(Source records)
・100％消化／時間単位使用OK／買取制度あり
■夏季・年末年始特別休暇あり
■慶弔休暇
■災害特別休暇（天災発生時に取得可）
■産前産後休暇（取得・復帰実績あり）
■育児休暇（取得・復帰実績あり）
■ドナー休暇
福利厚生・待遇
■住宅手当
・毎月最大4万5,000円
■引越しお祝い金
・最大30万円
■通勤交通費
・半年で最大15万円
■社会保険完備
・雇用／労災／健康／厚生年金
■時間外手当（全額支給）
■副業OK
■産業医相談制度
--
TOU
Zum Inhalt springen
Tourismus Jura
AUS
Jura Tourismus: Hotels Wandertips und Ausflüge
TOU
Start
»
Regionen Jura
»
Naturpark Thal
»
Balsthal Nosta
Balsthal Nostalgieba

WHAT IS BEING ASKED: Once you find the string "Jura" in a line of the records, copy that line.

ANSWER TO THE PROBLEM:
Tourismus Jura
Jura Tourismus: Hotels Wandertips und Ausflüge
Regionen Jura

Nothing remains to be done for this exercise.